Intervention de Jean-Christophe Lagarde

Séance en hémicycle du jeudi 4 février 2021 à 15h00
Respect des principes de la république — Article 3

Photo issue du site de l'Assemblée nationale ou de WikipediaJean-Christophe Lagarde :

Pardonnez-moi, madame la rapporteure, mais j'ai beaucoup de mal à entendre, surtout au vu de votre parcours professionnel, qu'une personne mise en examen devrait être inscrite au FIJAIT car elle représenterait potentiellement un danger immédiat pour l'ordre public. J'imagine que tout juge d'instruction faisant face à une personne dangereuse, qu'il met en examen, la place en détention provisoire : je ne vois pas très bien, sinon, à quoi sert de l'inscrire dans un fichier. Je n'ai naturellement jamais été juge d'instruction, mais c'est ce que j'attendrais d'un juge d'instruction estimant qu'une personne représente un danger immédiat.

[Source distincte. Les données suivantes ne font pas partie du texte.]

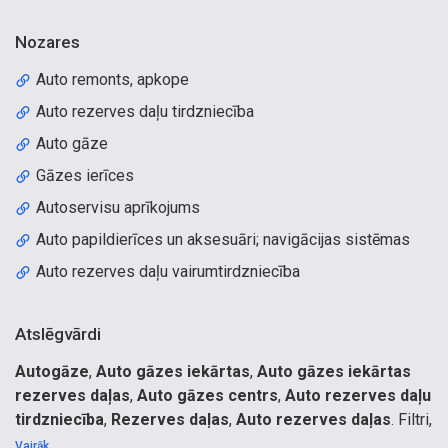
Nozares
Auto remonts, apkope
Auto rezerves daļu tirdzniecība
Auto gāze
Gāzes ierīces
Autoservisu aprīkojums
Auto papildierīces un aksesuāri; navigācijas sistēmas
Auto rezerves daļu vairumtirdzniecība
Atslēgvārdi
Autogāze
,
Auto gāzes iekārtas
,
Auto gāzes iekārtas
rezerves daļas
,
Auto gāzes centrs
,
Auto rezerves daļu
tirdzniecība
,
Rezerves daļas
,
Auto rezerves daļas
. Filtri,
reduktors, reduktori, sprauslu bloks, sprauslas, Iekārtas,
Vairāk...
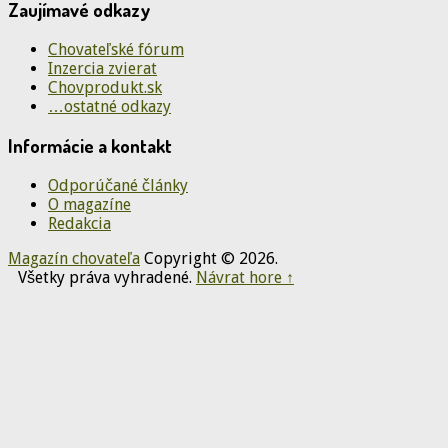
Zaujímavé odkazy
Chovateľské fórum
Inzercia zvierat
Chovprodukt.sk
…ostatné odkazy
Informácie a kontakt
Odporúčané články
O magazíne
Redakcia
Magazín chovateľa
Copyright © 2026.
Všetky práva vyhradené.
Návrat hore ↑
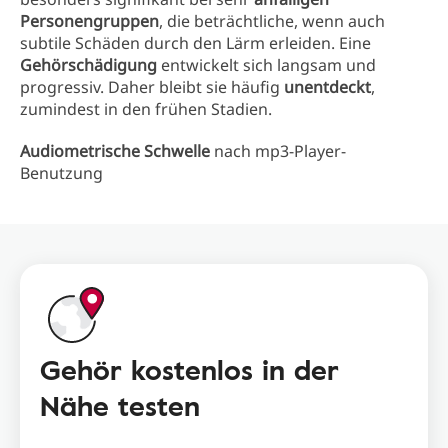
Personengruppen
, die beträchtliche, wenn auch
subtile Schäden durch den Lärm erleiden. Eine
Gehörschädigung
entwickelt sich langsam und
progressiv. Daher bleibt sie häufig
unentdeckt
,
zumindest in den frühen Stadien.
Audiometrische Schwelle
nach mp3-Player-
Benutzung
Gehör kostenlos in der
Nähe testen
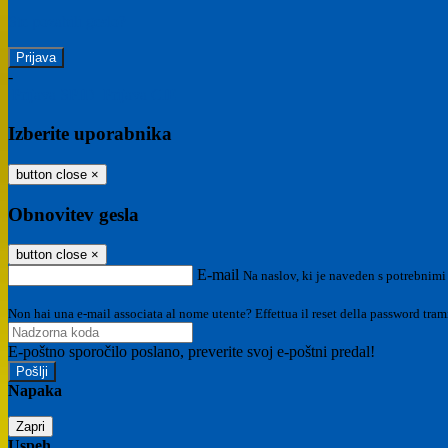
Ste pozabili geslo?
-
Prijava SPID
Prijava CIE
Izberite uporabnika
button close
×
Obnovitev gesla
button close
×
E-mail
Na naslov, ki je naveden s potrebnimi
Non hai una e-mail associata al nome utente? Effettua il reset della password tram
E-poštno sporočilo poslano, preverite svoj e-poštni predal!
Napaka
Zapri
Uspeh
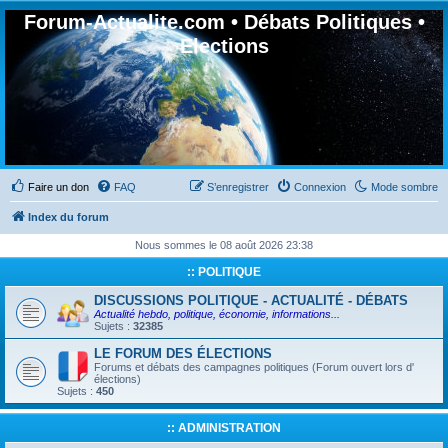
Forum-Actualite.com • Débats Politiques •
Elections
Faire un don
FAQ
S’enregistrer
Connexion
Mode sombre
Index du forum
Nous sommes le 08 août 2026 23:38
:: POLITIQUE
DISCUSSIONS POLITIQUE - ACTUALITÉ - DÉBATS
Actualité hebdo, politique, économie, informations...
Sujets :
32385
LE FORUM DES ÉLECTIONS
Forums et débats des campagnes politiques (Forum ouvert lors d'
élections)
Sujets :
450
:: ADMINISTRATION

Ensuite, j'entends bien l'explication que vient de donner le garde des sceaux, mais tout de même ! L'inscription automatique serait justifiée par la nature terroriste de l'infraction, nous dit-on. Prenons un exemple célèbre : M. Abaaoud est repéré chez un demeuré – son nom m'échappe – qui fait le malin devant les caméras de télévision de BFM TV. Le juge d'instruction se voit confier le dossier, non pas de M. Abaaoud, qui a été abattu par la police, mais de son logeur, qu'il met bien entendu en examen. Doit-il l'inscrire au FIJAIT alors que rien ne semble démontrer, à ce stade – c'est au juge du siège qu'il reviendra de l'établir – , qu'il savait avec certitude qui il hébergeait ? Je pourrais multiplier les exemples, mais je ne gaspillerai pas de temps de parole pour cela.

Ce sont des situations de ce type qui nous amènent à dire qu'il y a une différence entre arrêter quelqu'un les armes à la main ou sur le point de commettre un attentat – comme les femmes qui avaient voulu faire exploser des bonbonnes de gaz à côté de la cathédrale Notre-Dame de Paris – et l'inscrire au fichier sans attendre une condamnation parce que, même si la présomption d'innocence prévaut, la culpabilité est quasi certaine ; et inscrire au FIJAIT une personne qui évolue dans l'environnement d'un terroriste mais qui sera peut-être totalement blanchie par la suite. Peut-être avons-nous mal compris l'article, mais il nous semble que l'inversion de la logique actuelle conduira à inscrire au fichier, de façon automatique et non argumentée, des individus qui sont peut-être blancs comme neige.